Re: GCC proposal for "@" asm constraint

From: Andrea Arcangeli (andrea@suse.de)
Date: Fri Sep 22 2000 - 11:37:11 EST


This patch fixes the spinlock problems in read_lock/write_lock and also some
alpha SMP race where clear_bit isn't enforcing a memory barrier, plus some
improvement in some place where we can check the waitqueue is not full before
entering wake_up. There's some minor alpha compile fix too.

On the alpha side I also removed the condition branches in set_bit/clear_bit
(this was running faster on my userspace testcase). Anyway I made that a
compile time #define/#undef decision so returning to the previous behaviour is
trivial. I removed the mb in the UP case in test_and_set_bit like functions.

It also avoids to use atomic operations for ext2 and minix that only needs
bitops that goes over sizeof(long). (previously suggested by Ingo)

set_bit/clear_bit doesn't clobber "memory" (they are __asm__ __volatile__
though) but they delcare the memory written as volatile so gcc should make sure
not to pass a copy of such memory but its real memory repository. Also the
other places previously using the "fool gcc" thing now instead declare the
memory as volatile (some of the gcc fool wasn't declaring the array as
volatile, for example the dummy_lock in rwlock.h). The atomic_t is now delcared
volatile also in UP (for irqs and preemptive UP kernel).

For the atomic_set_mask/atomic_clear_mask I'm not casting the pointer
to the memory as a pointer to volatile because "memory" is clobbered
and that should be enough to ensure gcc doesn't use a copy of the memory.

Sparc64 now implements a more finegrined wmb as alpha (and rmb in the same wmb
way).

br_read_lock puts an mb() after acquring its per cpu slot.
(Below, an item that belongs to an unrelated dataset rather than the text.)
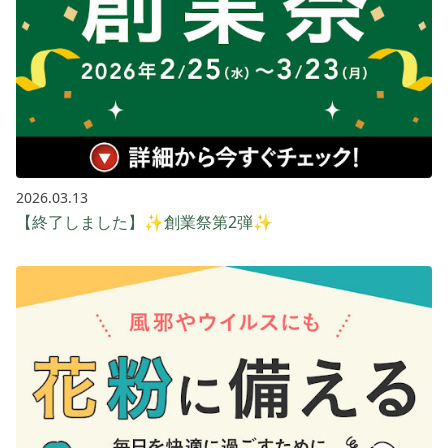
2026.03.13
【終了しました】✨創業祭第2弾✨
Dave, I think you
could replace such mb() (currently it's an rmb() that looks wrong for sparc64
even with the current rmb implementation) with membar("#StoreLoad"), but
there's no common code API for such a finegriend memory barrier only between
store and loads (mb() is the most finegrined call at the moment).

        ftp://ftp.kernel.org/pub/linux/kernel/people/andrea/patches/v2.4/2.4.0-test9-pre5/spinlock-1

The patch is against test9-5 but it's been tested only based on test8-pre5 with
a night of cerberus load with 100Mbit network transfers in background on IA32
2-way SMP. The alpha side passed now 59 minutes of cerberus overload as well
without any apparent problem (load of 23 with over 300 mbyte in SWAP on a 2G ram
machine 2-way SMP with flood of input and output TCP at 100Mbit).

The asm generated by the "memory" clobber doesn't seems to be inferior to the
previous asm btw (I compared two kernel images). There was no one bug in the
previous asm comparing to the new one though (on IA32).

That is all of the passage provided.